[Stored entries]
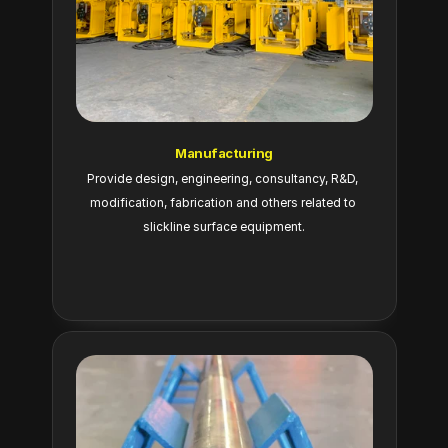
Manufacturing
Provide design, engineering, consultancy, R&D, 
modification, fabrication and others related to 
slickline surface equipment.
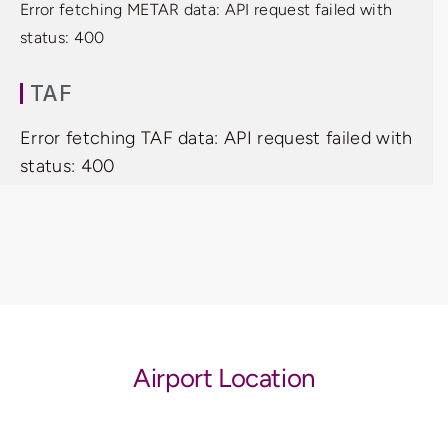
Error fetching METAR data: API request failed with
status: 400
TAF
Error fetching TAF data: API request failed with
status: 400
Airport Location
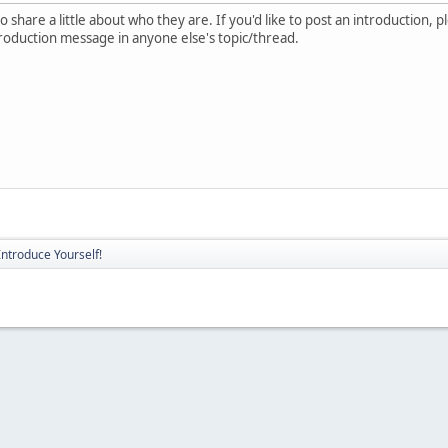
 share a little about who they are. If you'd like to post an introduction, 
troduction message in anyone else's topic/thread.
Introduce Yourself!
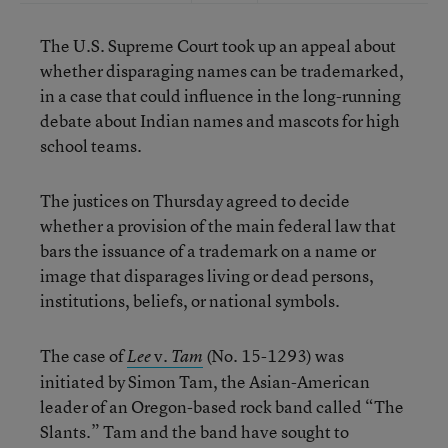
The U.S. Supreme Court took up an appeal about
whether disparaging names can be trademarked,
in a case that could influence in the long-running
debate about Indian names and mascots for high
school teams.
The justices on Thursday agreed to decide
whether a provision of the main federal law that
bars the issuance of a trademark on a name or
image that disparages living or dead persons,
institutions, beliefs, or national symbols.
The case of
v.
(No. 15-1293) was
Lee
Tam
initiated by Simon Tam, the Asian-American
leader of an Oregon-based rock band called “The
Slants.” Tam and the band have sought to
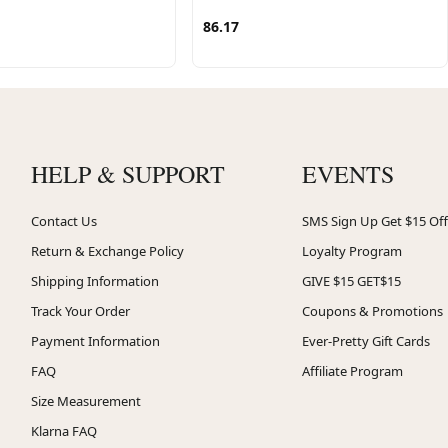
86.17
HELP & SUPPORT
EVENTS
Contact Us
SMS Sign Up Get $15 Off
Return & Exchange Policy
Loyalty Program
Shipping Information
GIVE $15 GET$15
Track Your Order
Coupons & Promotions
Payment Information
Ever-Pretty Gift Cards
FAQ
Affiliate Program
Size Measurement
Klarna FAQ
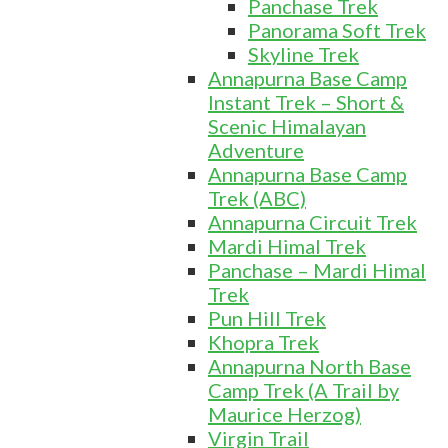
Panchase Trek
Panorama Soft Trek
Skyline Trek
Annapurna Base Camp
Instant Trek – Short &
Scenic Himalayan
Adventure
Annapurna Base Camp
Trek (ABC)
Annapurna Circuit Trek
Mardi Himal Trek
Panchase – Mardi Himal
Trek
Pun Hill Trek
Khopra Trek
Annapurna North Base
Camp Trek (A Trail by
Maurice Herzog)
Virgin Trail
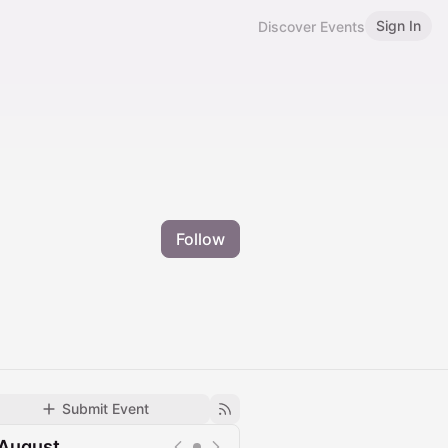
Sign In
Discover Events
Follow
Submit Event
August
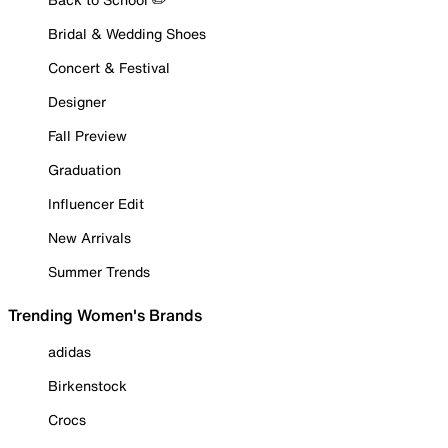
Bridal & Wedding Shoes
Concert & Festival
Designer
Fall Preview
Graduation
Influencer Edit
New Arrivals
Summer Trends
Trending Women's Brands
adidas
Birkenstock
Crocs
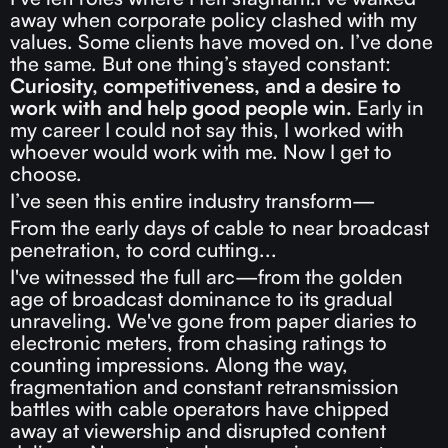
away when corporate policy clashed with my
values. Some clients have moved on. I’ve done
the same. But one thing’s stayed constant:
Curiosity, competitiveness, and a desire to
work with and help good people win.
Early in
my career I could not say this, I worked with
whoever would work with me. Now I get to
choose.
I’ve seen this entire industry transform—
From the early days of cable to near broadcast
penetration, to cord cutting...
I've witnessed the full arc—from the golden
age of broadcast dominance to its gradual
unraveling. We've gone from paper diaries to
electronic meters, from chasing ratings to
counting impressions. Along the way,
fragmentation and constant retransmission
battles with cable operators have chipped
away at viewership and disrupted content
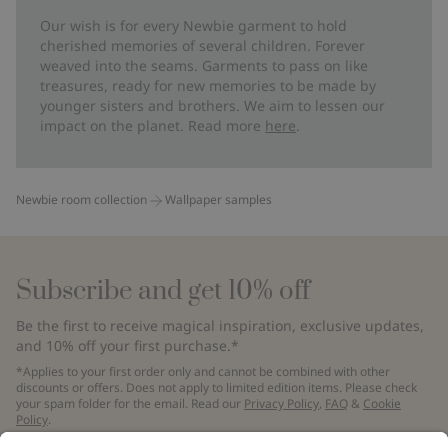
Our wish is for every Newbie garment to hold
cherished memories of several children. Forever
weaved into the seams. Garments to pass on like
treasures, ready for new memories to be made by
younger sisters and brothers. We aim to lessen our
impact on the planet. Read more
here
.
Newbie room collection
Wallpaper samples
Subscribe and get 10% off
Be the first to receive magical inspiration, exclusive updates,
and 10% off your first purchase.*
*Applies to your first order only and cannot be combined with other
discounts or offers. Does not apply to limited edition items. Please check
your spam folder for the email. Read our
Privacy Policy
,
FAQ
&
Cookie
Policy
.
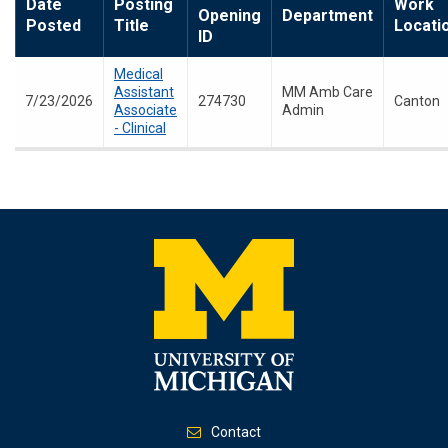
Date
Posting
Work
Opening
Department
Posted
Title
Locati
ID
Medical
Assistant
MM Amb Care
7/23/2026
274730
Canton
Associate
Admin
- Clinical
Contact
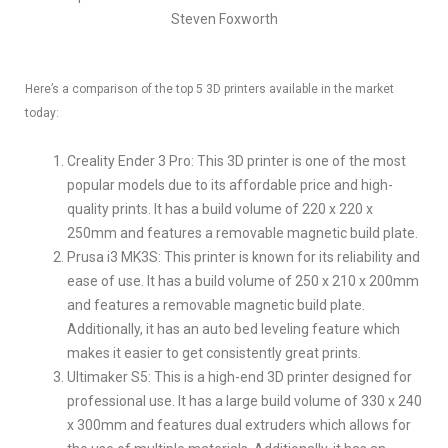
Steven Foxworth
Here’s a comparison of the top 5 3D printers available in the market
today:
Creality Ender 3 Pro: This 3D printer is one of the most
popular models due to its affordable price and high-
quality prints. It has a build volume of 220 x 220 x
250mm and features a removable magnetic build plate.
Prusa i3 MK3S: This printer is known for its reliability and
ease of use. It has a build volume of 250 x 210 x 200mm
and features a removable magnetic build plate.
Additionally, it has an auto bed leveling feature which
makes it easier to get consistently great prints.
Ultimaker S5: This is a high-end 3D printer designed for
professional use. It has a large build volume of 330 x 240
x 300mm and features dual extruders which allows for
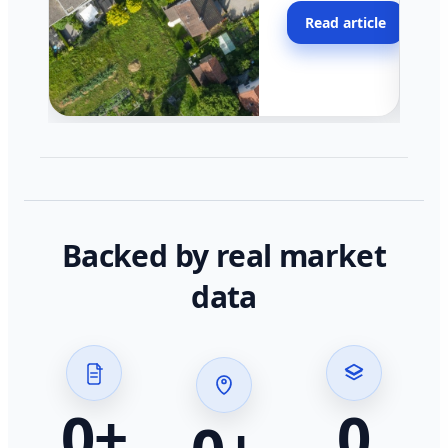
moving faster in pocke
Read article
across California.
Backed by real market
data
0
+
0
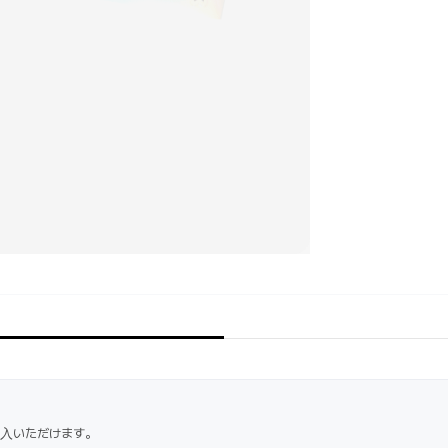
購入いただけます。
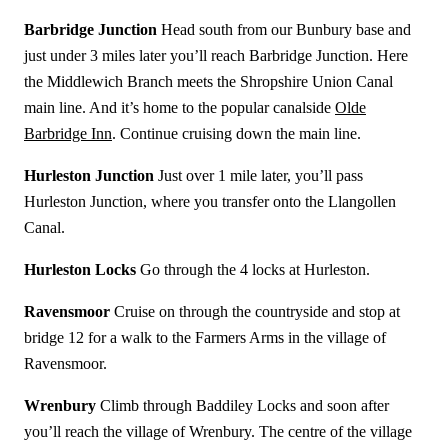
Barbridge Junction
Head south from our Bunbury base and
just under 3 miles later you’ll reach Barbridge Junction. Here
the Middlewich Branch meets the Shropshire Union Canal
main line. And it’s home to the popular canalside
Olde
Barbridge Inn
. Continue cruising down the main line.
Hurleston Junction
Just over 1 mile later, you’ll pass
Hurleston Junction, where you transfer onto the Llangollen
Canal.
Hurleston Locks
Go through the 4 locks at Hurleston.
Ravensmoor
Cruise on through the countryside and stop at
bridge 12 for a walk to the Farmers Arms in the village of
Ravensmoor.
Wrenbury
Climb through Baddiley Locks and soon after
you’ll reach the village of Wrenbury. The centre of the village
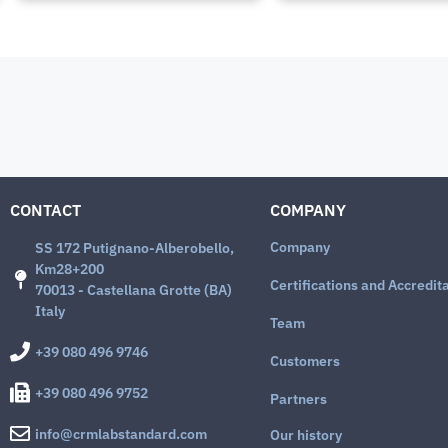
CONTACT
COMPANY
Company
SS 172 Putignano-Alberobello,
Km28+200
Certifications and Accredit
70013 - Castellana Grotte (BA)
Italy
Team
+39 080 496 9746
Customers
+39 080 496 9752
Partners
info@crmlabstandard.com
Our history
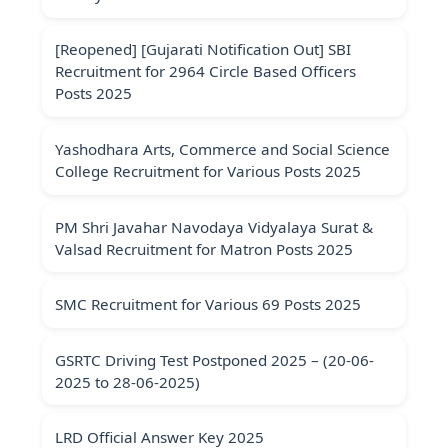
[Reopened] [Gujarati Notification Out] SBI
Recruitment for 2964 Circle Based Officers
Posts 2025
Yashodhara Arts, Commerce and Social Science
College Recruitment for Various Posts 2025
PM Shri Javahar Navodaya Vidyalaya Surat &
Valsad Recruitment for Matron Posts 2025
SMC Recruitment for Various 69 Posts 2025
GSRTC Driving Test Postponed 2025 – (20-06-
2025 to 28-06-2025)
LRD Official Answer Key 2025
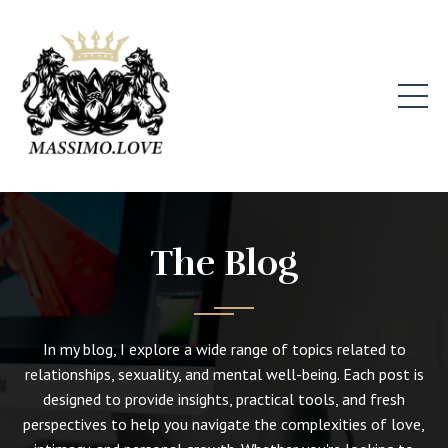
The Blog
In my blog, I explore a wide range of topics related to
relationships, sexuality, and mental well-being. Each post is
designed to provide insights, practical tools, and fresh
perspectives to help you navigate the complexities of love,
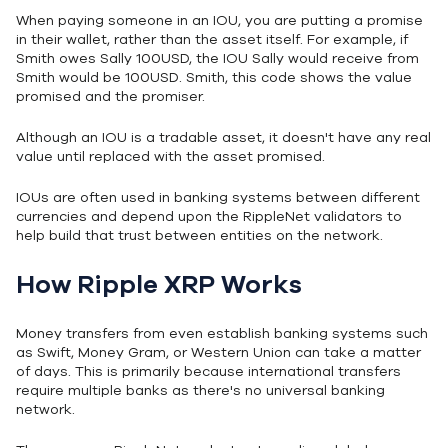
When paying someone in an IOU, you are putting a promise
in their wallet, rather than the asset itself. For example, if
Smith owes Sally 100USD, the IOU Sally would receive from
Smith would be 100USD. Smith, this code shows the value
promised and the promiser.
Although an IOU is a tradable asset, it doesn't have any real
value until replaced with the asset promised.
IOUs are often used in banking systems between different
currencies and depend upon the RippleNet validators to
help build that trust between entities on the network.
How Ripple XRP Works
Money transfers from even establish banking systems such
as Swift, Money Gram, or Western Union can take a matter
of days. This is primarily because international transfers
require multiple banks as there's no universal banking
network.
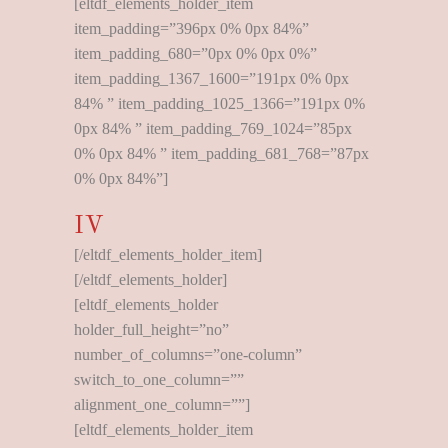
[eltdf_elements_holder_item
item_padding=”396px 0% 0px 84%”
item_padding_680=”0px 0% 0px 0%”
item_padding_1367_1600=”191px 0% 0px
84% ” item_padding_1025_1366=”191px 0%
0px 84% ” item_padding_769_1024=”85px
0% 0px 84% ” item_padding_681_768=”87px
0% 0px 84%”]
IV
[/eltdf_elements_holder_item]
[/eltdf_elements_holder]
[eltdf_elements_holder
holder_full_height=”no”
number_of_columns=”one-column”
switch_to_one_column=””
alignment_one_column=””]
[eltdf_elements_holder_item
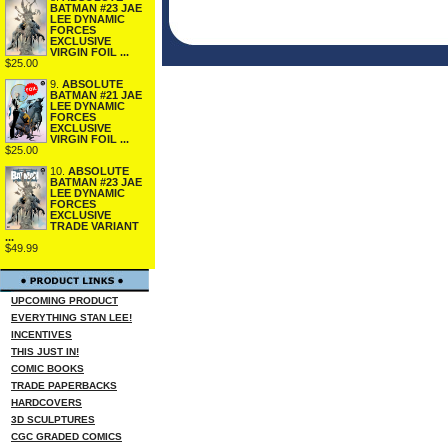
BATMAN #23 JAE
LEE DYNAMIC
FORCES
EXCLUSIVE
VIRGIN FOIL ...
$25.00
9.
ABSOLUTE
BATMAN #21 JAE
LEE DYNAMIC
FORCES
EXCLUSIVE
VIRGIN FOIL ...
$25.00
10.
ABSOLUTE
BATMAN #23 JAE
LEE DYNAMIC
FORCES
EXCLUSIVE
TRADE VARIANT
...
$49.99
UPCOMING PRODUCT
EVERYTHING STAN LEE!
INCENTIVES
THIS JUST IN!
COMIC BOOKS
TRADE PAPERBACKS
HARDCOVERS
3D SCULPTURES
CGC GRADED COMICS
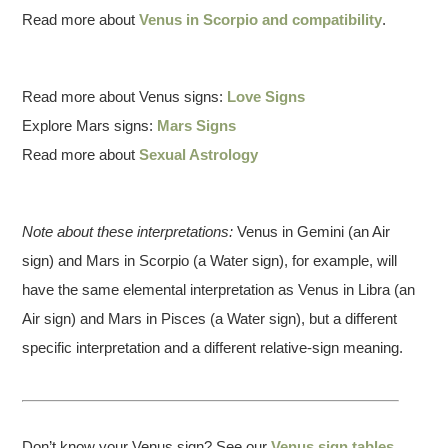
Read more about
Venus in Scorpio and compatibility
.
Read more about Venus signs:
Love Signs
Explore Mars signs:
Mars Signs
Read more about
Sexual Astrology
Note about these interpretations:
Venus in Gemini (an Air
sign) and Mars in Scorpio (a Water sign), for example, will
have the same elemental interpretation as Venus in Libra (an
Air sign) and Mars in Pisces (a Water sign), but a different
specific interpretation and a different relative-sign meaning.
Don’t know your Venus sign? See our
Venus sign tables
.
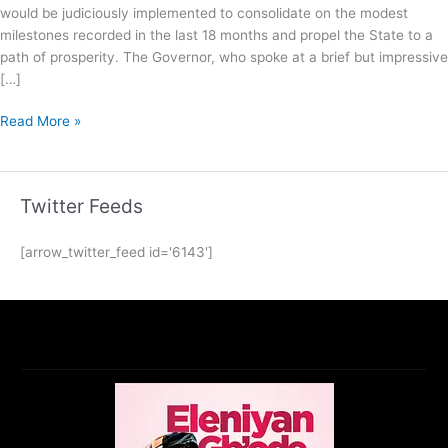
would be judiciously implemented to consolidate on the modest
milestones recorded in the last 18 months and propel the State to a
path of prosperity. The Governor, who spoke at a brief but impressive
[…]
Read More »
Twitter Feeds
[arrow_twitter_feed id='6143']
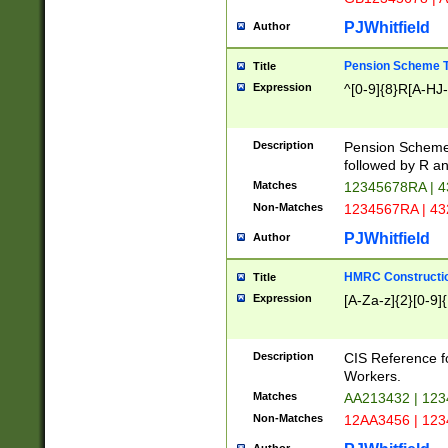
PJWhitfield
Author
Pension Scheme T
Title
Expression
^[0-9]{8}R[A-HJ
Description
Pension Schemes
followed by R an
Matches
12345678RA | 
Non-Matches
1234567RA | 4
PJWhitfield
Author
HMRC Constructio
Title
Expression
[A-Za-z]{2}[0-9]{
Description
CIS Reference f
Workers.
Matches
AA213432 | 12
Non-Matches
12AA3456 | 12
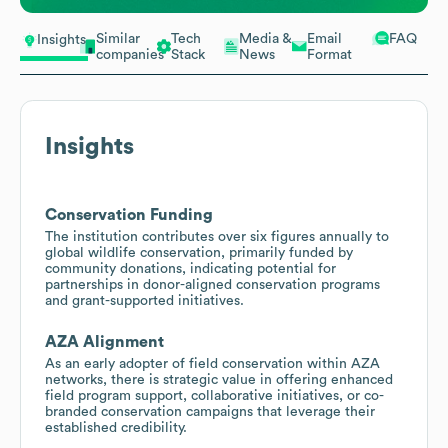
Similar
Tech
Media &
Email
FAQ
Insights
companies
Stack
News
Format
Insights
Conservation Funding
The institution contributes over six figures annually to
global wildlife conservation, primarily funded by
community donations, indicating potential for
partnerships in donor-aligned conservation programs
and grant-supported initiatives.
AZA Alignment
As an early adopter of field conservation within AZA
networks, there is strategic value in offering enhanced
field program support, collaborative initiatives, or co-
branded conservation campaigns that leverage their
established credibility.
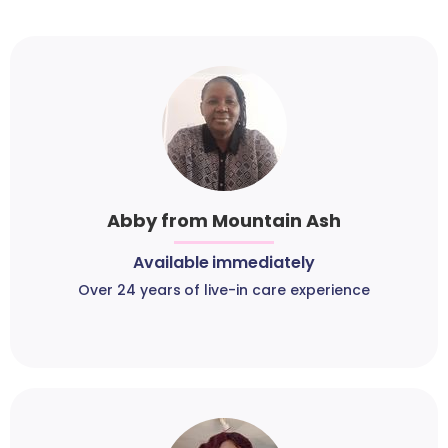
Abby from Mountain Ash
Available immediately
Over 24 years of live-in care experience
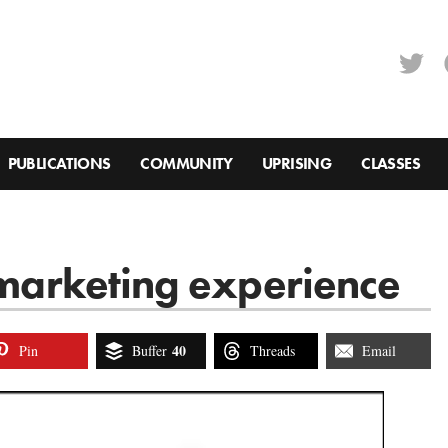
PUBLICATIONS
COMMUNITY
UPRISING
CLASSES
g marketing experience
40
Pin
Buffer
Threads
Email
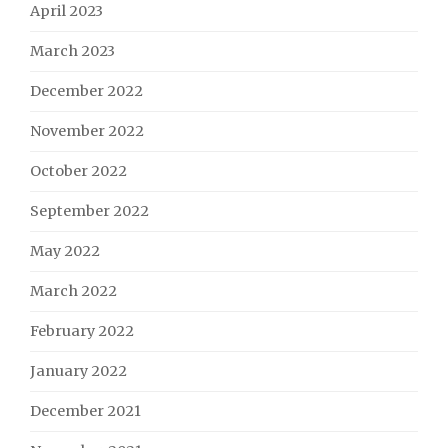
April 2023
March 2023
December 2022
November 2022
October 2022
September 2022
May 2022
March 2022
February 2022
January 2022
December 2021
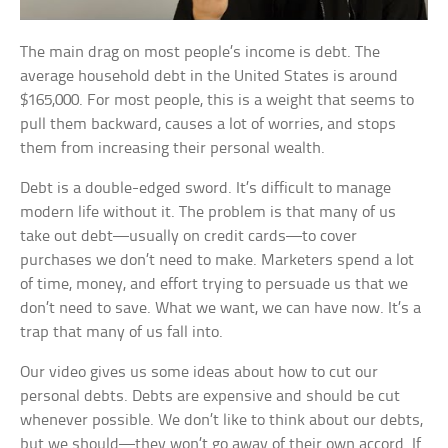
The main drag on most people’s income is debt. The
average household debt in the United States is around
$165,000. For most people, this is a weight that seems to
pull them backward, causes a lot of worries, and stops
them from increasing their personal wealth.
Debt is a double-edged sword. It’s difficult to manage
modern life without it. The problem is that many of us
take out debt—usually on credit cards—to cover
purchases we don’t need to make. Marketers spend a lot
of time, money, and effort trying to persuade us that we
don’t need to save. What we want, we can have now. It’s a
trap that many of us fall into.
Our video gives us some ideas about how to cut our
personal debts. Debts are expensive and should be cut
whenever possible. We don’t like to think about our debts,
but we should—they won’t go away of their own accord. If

- What you need to do: From the first line of the entries above through the line with "Shipping Information", set down each line exactly and drop the pictures.

- Result below:
Manufacturing
Provide design, engineering, consultancy, R&D, 
modification, fabrication and others related to 
slickline surface equipment.
Error fetching METAR data: API request failed with
status: 400
TAF
Error fetching TAF data: API request failed with
status: 400
Airport Location
 share a little about who they are. If you'd like to post an introduction, 
troduction message in anyone else's topic/thread.
Introduce Yourself!
The U.S. Supreme Court took up an appeal about
whether disparaging names can be trademarked,
in a case that could influence in the long-running
debate about Indian names and mascots for high
school teams.
The justices on Thursday agreed to decide
whether a provision of the main federal law that
bars the issuance of a trademark on a name or
image that disparages living or dead persons,
institutions, beliefs, or national symbols.
The case of
v.
(No. 15-1293) was
Lee
Tam
initiated by Simon Tam, the Asian-American
leader of an Oregon-based rock band called “The
Slants.” Tam and the band have sought to
86.17
HELP & SUPPORT
EVENTS
Contact Us
SMS Sign Up Get $15 Off
Return & Exchange Policy
Loyalty Program
Shipping Information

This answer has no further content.